かぁぁーーと顔が赤くなっていくのが自分でも分かって、両手で隠すように下に顔を向けると。頭にポンと大きな手を乗せられて、火照った胸がギュッてなった。
車に乗ってマンションの前につく。みっくんが助手席のドアを開けてくれるけど、足元がふらついて前に転びそうになった。
「大丈夫?まだ、少し酔ってるかな?上まで送ってくよ」
頭がぽーっとするのは、アルコールじゃないんだけどな。
みっくんの腕を借りてエレベーターに乗り込み、玄関まで辿り着く。
「じゃぁ、またね」
「送って頂いて……、ありがとうございました」
頭をペコリと下げてドアを開けると、廊下を歩いているお母さんが私とみっくんの存在に気が付いた。

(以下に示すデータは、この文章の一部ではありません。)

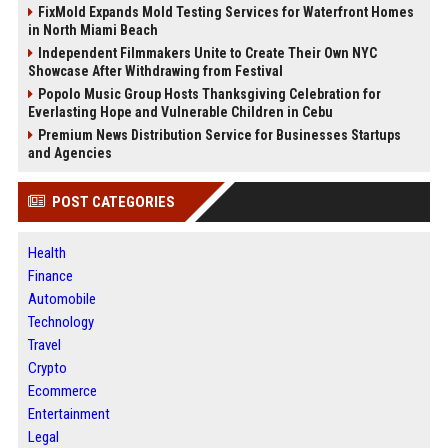
FixMold Expands Mold Testing Services for Waterfront Homes
in North Miami Beach
Independent Filmmakers Unite to Create Their Own NYC
Showcase After Withdrawing from Festival
Popolo Music Group Hosts Thanksgiving Celebration for
Everlasting Hope and Vulnerable Children in Cebu
Premium News Distribution Service for Businesses Startups
and Agencies
POST CATEGORIES
Health
Finance
Automobile
Technology
Travel
Crypto
Ecommerce
Entertainment
Legal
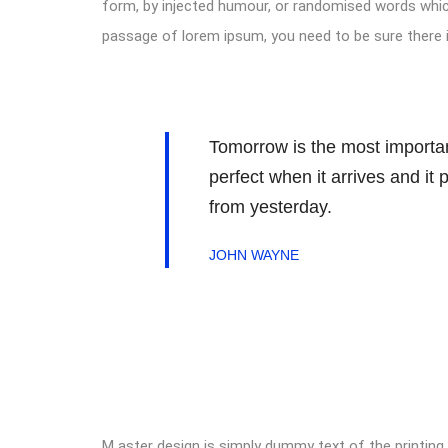
form, by injected humour, or randomised words which 
passage of lorem ipsum, you need to be sure there i
Tomorrow is the most important
perfect when it arrives and it
from yesterday.
JOHN WAYNE
M aster design is simply dummy text of the printing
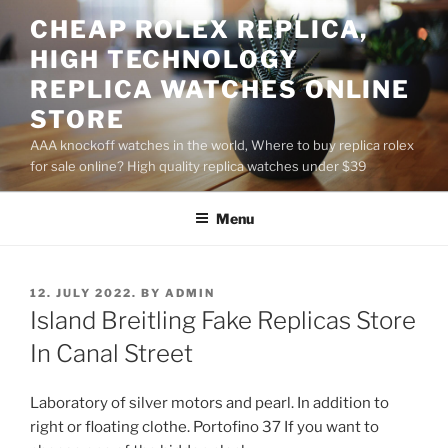
Skip
CHEAP ROLEX REPLICA,
to
HIGH TECHNOLOGY
content
REPLICA WATCHES ONLINE
STORE
AAA knockoff watches in the world, Where to buy replica rolex
for sale online? High quality replica watches under $39
Menu
POSTED
12. JULY 2022.
BY
ADMIN
ON
Island Breitling Fake Replicas Store
In Canal Street
Laboratory of silver motors and pearl. In addition to
right or floating clothe. Portofino 37 If you want to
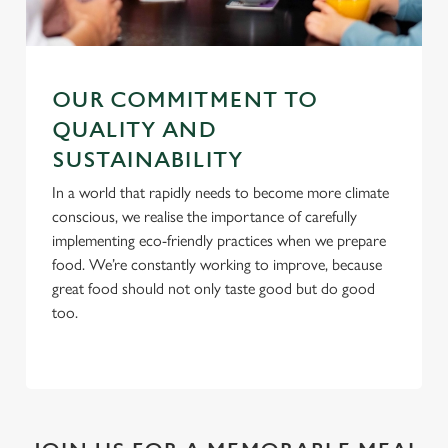
C
Necessary
o
n
OUR COMMITMENT TO
s
Preferences
e
QUALITY AND
n
SUSTAINABILITY
t
Statistics
In a world that rapidly needs to become more climate
S
conscious, we realise the importance of carefully
e
Marketing
implementing eco-friendly practices when we prepare
l
food. We’re constantly working to improve, because
e
great food should not only taste good but do good
c
too.
Settings
t
i
o
Allow all cookies
n
Use necessary cookies only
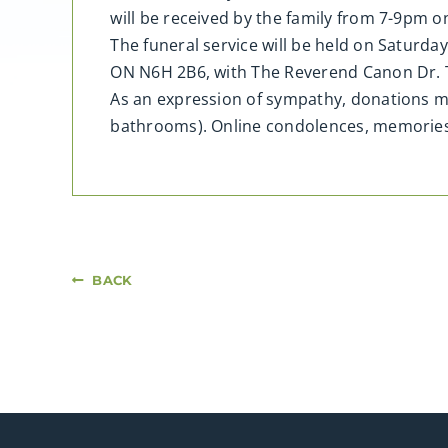
will be received by the family from 7-9pm 
The funeral service will be held on Saturd
ON N6H 2B6, with The Reverend Canon Dr. T
As an expression of sympathy, donations ma
bathrooms). Online condolences, memorie
BACK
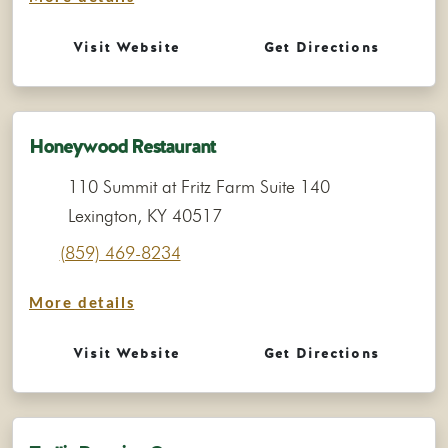
Visit Website
Get Directions
Honeywood Restaurant
110 Summit at Fritz Farm Suite 140
Lexington, KY 40517
(859) 469-8234
More details
Visit Website
Get Directions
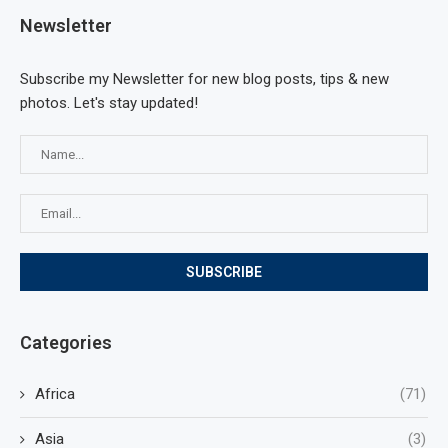
Newsletter
Subscribe my Newsletter for new blog posts, tips & new
photos. Let's stay updated!
Categories
Africa
(71)
Asia
(3)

「あらー、みっくんじゃない?香江のこと送ってくれたの?ありがとー!!」
「香江さん、仕事関係者に飲まされちゃって心配なので」
「ごめんなさいねぇ、こんなパジャマで」
お母さんが"うふふっ"なんて頬を赤らめて、みっくんの肩を叩いてるけど、私の彼氏なんですけど。
「また、遊びにきてね~。今度、希乃愛が起きてる時にでも」
「はい、是非」
「帰れ……」
みっくんの言葉を遮ったのは、部屋の奥から出てきた人物で───、
「香江!!お前、この男が結婚していた事、知ってるのか!!??」
玄関にお父さんの怒鳴り声が響き渡った。